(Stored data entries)

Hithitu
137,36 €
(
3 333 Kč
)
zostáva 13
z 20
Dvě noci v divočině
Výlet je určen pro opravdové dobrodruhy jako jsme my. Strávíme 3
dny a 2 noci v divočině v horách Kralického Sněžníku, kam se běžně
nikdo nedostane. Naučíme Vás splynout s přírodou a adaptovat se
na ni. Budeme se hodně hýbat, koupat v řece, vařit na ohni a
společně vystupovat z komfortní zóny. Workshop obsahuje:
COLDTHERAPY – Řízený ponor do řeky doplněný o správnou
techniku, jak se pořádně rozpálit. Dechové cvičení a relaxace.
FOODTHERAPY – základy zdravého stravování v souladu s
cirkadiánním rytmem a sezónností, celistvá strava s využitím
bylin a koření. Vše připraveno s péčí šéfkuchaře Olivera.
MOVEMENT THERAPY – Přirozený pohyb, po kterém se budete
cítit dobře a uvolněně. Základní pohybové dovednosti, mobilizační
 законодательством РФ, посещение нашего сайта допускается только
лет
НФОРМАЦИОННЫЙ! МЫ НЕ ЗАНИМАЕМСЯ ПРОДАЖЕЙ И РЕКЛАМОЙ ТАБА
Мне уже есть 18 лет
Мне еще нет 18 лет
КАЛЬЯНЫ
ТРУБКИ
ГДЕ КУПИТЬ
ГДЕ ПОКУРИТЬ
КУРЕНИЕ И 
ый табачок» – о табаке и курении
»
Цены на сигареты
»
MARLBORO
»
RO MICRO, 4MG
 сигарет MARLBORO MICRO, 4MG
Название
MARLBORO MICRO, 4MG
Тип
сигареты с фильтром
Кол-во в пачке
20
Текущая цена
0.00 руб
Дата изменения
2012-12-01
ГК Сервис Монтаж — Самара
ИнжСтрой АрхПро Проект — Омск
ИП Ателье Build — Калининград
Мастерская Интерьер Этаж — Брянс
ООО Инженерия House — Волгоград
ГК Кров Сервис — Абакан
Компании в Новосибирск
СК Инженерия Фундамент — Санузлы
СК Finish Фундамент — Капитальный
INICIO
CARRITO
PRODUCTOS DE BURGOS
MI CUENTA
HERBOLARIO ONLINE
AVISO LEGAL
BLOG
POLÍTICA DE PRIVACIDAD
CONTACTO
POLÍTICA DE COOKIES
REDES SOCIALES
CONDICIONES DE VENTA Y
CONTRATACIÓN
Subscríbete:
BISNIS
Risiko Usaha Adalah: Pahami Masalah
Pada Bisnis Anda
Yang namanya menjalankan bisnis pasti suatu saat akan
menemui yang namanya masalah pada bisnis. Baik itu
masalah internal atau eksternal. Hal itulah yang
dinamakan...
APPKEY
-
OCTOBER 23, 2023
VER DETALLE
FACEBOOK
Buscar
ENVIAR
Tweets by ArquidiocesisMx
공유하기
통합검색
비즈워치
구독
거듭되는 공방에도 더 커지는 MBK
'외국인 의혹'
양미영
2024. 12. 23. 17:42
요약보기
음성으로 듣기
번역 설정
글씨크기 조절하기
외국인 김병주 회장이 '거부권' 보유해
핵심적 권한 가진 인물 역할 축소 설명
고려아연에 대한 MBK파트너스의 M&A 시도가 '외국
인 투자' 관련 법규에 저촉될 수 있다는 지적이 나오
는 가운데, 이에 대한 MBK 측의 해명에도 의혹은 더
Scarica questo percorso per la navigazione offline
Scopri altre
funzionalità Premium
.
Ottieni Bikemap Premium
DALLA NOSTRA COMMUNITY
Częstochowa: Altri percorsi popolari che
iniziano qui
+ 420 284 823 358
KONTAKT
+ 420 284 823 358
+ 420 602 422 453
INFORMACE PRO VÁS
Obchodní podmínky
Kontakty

● **Problem requirements**:
The records above are to be repeated exactly, in their entirety.

● **Answer box**:
Hithitu
137,36 €
(
3 333 Kč
)
zostáva 13
z 20
Dvě noci v divočině
Výlet je určen pro opravdové dobrodruhy jako jsme my. Strávíme 3
dny a 2 noci v divočině v horách Kralického Sněžníku, kam se běžně
nikdo nedostane. Naučíme Vás splynout s přírodou a adaptovat se
na ni. Budeme se hodně hýbat, koupat v řece, vařit na ohni a
společně vystupovat z komfortní zóny. Workshop obsahuje:
COLDTHERAPY – Řízený ponor do řeky doplněný o správnou
techniku, jak se pořádně rozpálit. Dechové cvičení a relaxace.
FOODTHERAPY – základy zdravého stravování v souladu s
cirkadiánním rytmem a sezónností, celistvá strava s využitím
bylin a koření. Vše připraveno s péčí šéfkuchaře Olivera.
MOVEMENT THERAPY – Přirozený pohyb, po kterém se budete
cítit dobře a uvolněně. Základní pohybové dovednosti, mobilizační
 законодательством РФ, посещение нашего сайта допускается только
лет
НФОРМАЦИОННЫЙ! МЫ НЕ ЗАНИМАЕМСЯ ПРОДАЖЕЙ И РЕКЛАМОЙ ТАБА
Мне уже есть 18 лет
Мне еще нет 18 лет
КАЛЬЯНЫ
ТРУБКИ
ГДЕ КУПИТЬ
ГДЕ ПОКУРИТЬ
КУРЕНИЕ И 
ый табачок» – о табаке и курении
»
Цены на сигареты
»
MARLBORO
»
RO MICRO, 4MG
 сигарет MARLBORO MICRO, 4MG
Название
MARLBORO MICRO, 4MG
Тип
сигареты с фильтром
Кол-во в пачке
20
Текущая цена
0.00 руб
Дата изменения
2012-12-01
ГК Сервис Монтаж — Самара
ИнжСтрой АрхПро Проект — Омск
ИП Ателье Build — Калининград
Мастерская Интерьер Этаж — Брянс
ООО Инженерия House — Волгоград
ГК Кров Сервис — Абакан
Компании в Новосибирск
СК Инженерия Фундамент — Санузлы
СК Finish Фундамент — Капитальный
INICIO
CARRITO
PRODUCTOS DE BURGOS
MI CUENTA
HERBOLARIO ONLINE
AVISO LEGAL
BLOG
POLÍTICA DE PRIVACIDAD
CONTACTO
POLÍTICA DE COOKIES
REDES SOCIALES
CONDICIONES DE VENTA Y
CONTRATACIÓN
Subscríbete:
BISNIS
Risiko Usaha Adalah: Pahami Masalah
Pada Bisnis Anda
Yang namanya menjalankan bisnis pasti suatu saat akan
menemui yang namanya masalah pada bisnis. Baik itu
masalah internal atau eksternal. Hal itulah yang
dinamakan...
APPKEY
-
OCTOBER 23, 2023
VER DETALLE
FACEBOOK
Buscar
ENVIAR
Tweets by ArquidiocesisMx
공유하기
통합검색
비즈워치
구독
거듭되는 공방에도 더 커지는 MBK
'외국인 의혹'
양미영
2024. 12. 23. 17:42
요약보기
음성으로 듣기
번역 설정
글씨크기 조절하기
외국인 김병주 회장이 '거부권' 보유해
핵심적 권한 가진 인물 역할 축소 설명
고려아연에 대한 MBK파트너스의 M&A 시도가 '외국
인 투자' 관련 법규에 저촉될 수 있다는 지적이 나오
는 가운데, 이에 대한 MBK 측의 해명에도 의혹은 더
Scarica questo percorso per la navigazione offline
Scopri altre
funzionalità Premium
.
Ottieni Bikemap Premium
DALLA NOSTRA COMMUNITY
Częstochowa: Altri percorsi popolari che
iniziano qui
+ 420 284 823 358
KONTAKT
+ 420 284 823 358
+ 420 602 422 453
INFORMACE PRO VÁS
Obchodní podmínky
Kontakty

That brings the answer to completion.